Waitaminnit, I'm confused. New York Magazine has a surprisingly snark- and hipster-free cover story on twins and multiple births, actually written by new parents of twins. [In case you're wondering how in the world parents of multiples have the time to write 5,000 word-articles, they finished it while their weeks-early twins were in the NICU. It's the new grup gonzo journalism.]
Anyway, they cover the increased incidence of multiple births due to IVF and IUI; they talk to a top "multiples reduction" doctor, without delving into the punditry-tinged pro/anti debate; they talk to multiple multiples parents in the city, who appear to have a busy, stressful, tired time of it, with no pretense of resuming their pre-baby lives; and they weave in a bit of their own experience, even if that seems like the least developed sections.

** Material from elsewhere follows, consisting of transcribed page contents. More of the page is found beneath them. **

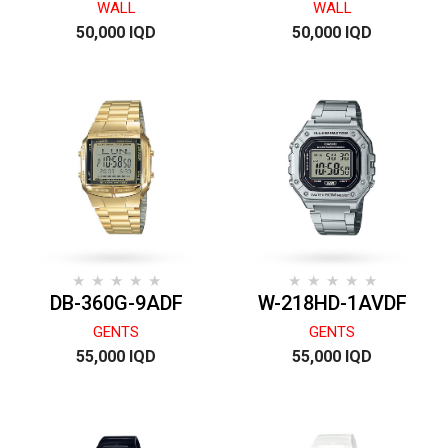
WALL
WALL
50,000 IQD
50,000 IQD
DB-360G-9ADF
W-218HD-1AVDF
GENTS
GENTS
55,000 IQD
55,000 IQD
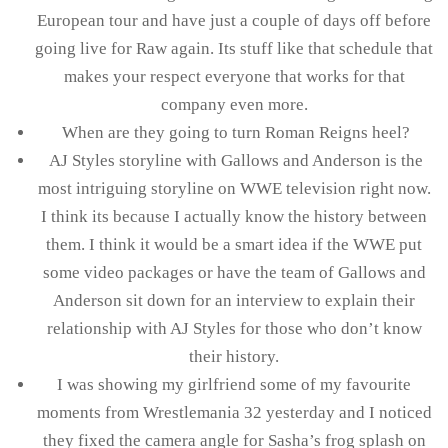
European tour and have just a couple of days off before
going live for Raw again. Its stuff like that schedule that
makes your respect everyone that works for that
company even more.
When are they going to turn Roman Reigns heel?
AJ Styles storyline with Gallows and Anderson is the
most intriguing storyline on WWE television right now.
I think its because I actually know the history between
them. I think it would be a smart idea if the WWE put
some video packages or have the team of Gallows and
Anderson sit down for an interview to explain their
relationship with AJ Styles for those who don’t know
their history.
I was showing my girlfriend some of my favourite
moments from Wrestlemania 32 yesterday and I noticed
they fixed the camera angle for Sasha’s frog splash on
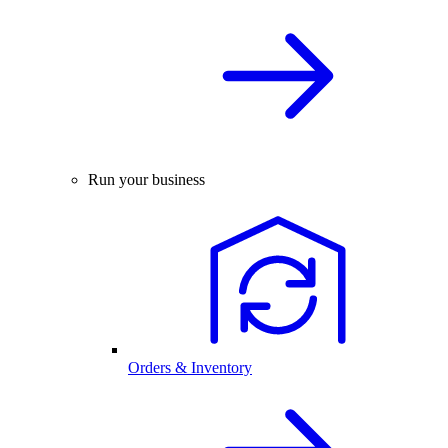
Run your business
Orders & Inventory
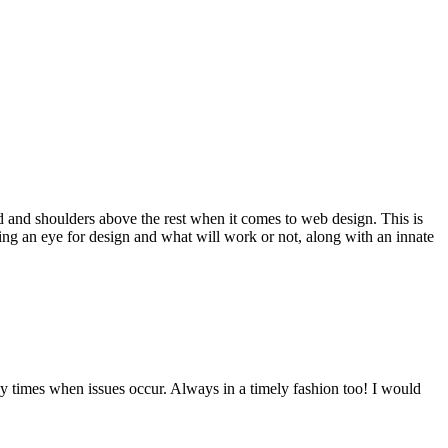
d and shoulders above the rest when it comes to web design. This is
ving an eye for design and what will work or not, along with an innate
y times when issues occur. Always in a timely fashion too! I would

Two things stand out to me, though: the least well-off parents--a Brooklyn couple with quads (though one died)--seemed the most well-adjusted mentally to the sudden change. [Maybe they didn't have quite as much "life/style" to be disrupted in the first place.]
And what about the dads? Though two main families in the story bonded because the dads were friends who had twins at the same time, the sense that I got from the rest of the story is that if the moms of multiples are twice as harried, the dads are twice as isolated ["Moms of Multiples now has 280 members and gets together for playgroups and massive mothers-only dinner parties (dads were originally invited but they didn’Äôt last)."]
I have to confess, even though I have multiple friends with twins, absorption in my own single-kid experience has pretty much blinded me to the unique situations that dads of multiples face. If any twin dads out there want to give your take on the piece and your firsthand accounts, it'd be much appreciated. Of course, that'd require finding time to read the 5,000-word article in the first place.